So sinks the day-star in the ocean bed,
And yet anon repairs his drooping head,
And tricks his beams, and with new-spangled ore
Flames on the forehead"--*

* (_Lycidas._)

"O! enough, enough!" answered Oldbuck; "I ought to have known what it was
to give you advantage over me--But here is what will stop your career of
satire, for you are an admirer of nature, I know." In fact, when they had
followed him through a breach in a low, ancient, and ruinous wall, they
came suddenly upon a scene equally unexpected and interesting.

They stood pretty high upon the side of the glen, which had suddenly
opened into a sort of amphitheatre to give room for a pure and profound
lake of a few acres extent, and a space of level ground around it. The
banks then arose everywhere steeply, and in some places were varied by
rocks--in others covered with the copse, which run up, feathering their
sides lightly and irregularly, and breaking the uniformity of the green
pasture-ground.--Beneath, the lake discharged itself into the huddling
and tumultuous brook, which had been their companion since they had
entered the glen. At the point at which it issued from "its parent lake,"
stood the ruins which they had come to visit.
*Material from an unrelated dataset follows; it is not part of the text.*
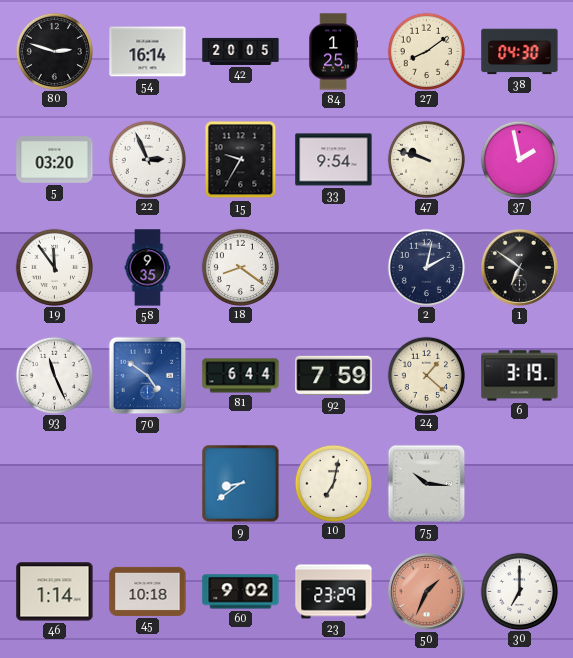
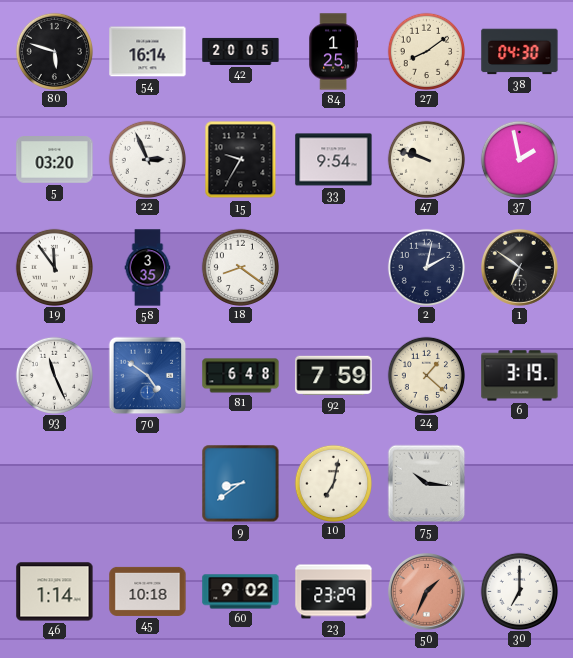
80: 2:48 -> 5:48
58: 9:35 -> 3:35
81: 6:44 -> 6:48
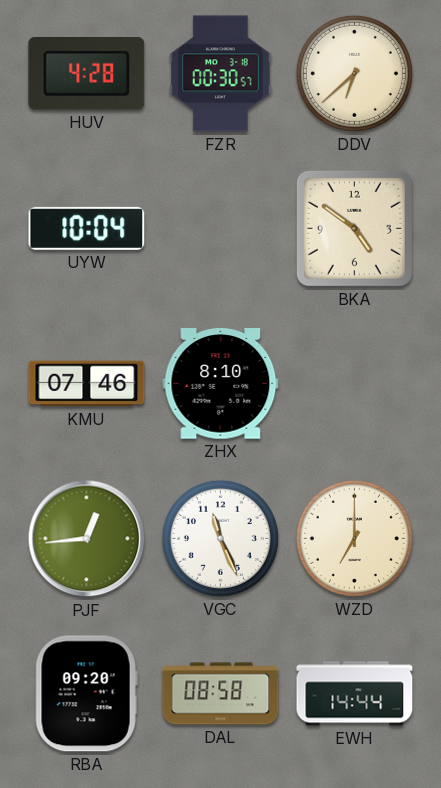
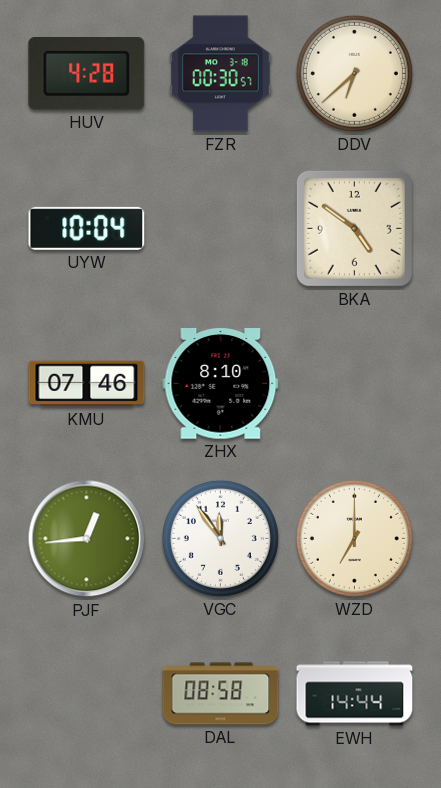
VGC: 11:26 -> 11:54
RBA: 09:20 -> none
They were not of great
extent; but the singular beauty, as well as the wild and sequestered
character of the spot on which they were situated, gave them an interest
and importance superior to that which attaches itself to architectural
remains of greater consequence, but placed near to ordinary houses, and
possessing less romantic accompaniments. The eastern window of the church
remained entire, with all its ornaments and tracery work; and the sides,
upheld by flying buttresses whose airy support, detached from the wall
against which they were placed, and ornamented with pinnacles and carved
work, gave a variety and lightness to the building. The roof and western
end of the church were completely ruinous; but the latter appeared to
have made one side of a square, of which the ruins of the conventual
buildings formed other two, and the gardens a fourth. The side of these
buildings which overhung the brook, was partly founded on a steep and
precipitous rock; for the place had been occasionally turned to military
purposes, and had been taken with great slaughter during Montrose's wars.
The ground formerly occupied by the garden was still marked by a few
orchard trees. At a greater distance from the buildings were detached
oaks and elms and chestnuts, growing singly, which had attained great
size. The rest of the space between the ruins and the hill was a
close-cropt sward, which the daily pasture of the sheep kept in much
finer order than if it had been subjected to the scythe and broom. The
whole scene had a repose, which was still and affecting without being
monotonous. The dark, deep basin, in which the clear blue lake reposed,
reflecting the water lilies which grew on its surface, and the trees
which here and there threw their arms from the banks, was finely
contrasted with the haste and tumult of the brook which broke away from
the outlet, as if escaping from confinement and hurried down the glen,
wheeling around the base of the rock on which the ruins were situated,
and brawling in foam and fury with every shelve and stone which
obstructed its passage. A similar contrast was seen between the level
green meadow, in which the ruins were situated, and the large
timber-trees which were scattered over it, compared with the precipitous
banks which arose at a short distance around, partly fringed with light
and feathery underwood, partly rising in steeps clothed with purple
heath, and partly more abruptly elevated into fronts of grey rock,
chequered with lichen, and with those hardy plants which find root even
in the most and crevices of the crags.

"There was the retreat of learning in the days of darkness, Mr. Lovel!"
said Oldbuck,--around whom the company had now grouped themselves while
they admired the unexpected opening of a prospect so romantic;--"there
reposed the sages who were aweary of the world, and devoted either to
that which was to come, or to the service of the generations who should
follow them in this. I will show you presently the library;--see that
stretch of wall with square-shafted windows--there it existed, stored, as
an old manuscript in my possession assures me, with five thousand
volumes. And here I might well take up the lamentation of the learned
Leland, who, regretting the downfall of the conventual libraries,
exclaims, like Rachel weeping for her children, that if the Papal laws,
decrees, decretals, clementines, and other such drugs of the devil--yea,
if Heytesburg's sophisms, Porphyry's universals, Aristotle's logic, and
Dunse's divinity, with such other lousy legerdemains (begging your
pardon, Miss Wardour) and fruits of the bottomless pit,--had leaped out
of our libraries, for the accommodation of grocers, candlemakers,
soapsellers, and other worldly occupiers, we might have been therewith
contented. But to put our ancient chronicles, our noble histories, our
learned commentaries, and national muniments, to such offices of contempt
and subjection, has greatly degraded our nation, and showed ourselves
dishonoured in the eyes of posterity to the utmost stretch of time--O
negligence most unfriendly to our land!"

"And, O John Knox" said the Baronet, "through whose influence, and under
whose auspices, the patriotic task was accomplished!"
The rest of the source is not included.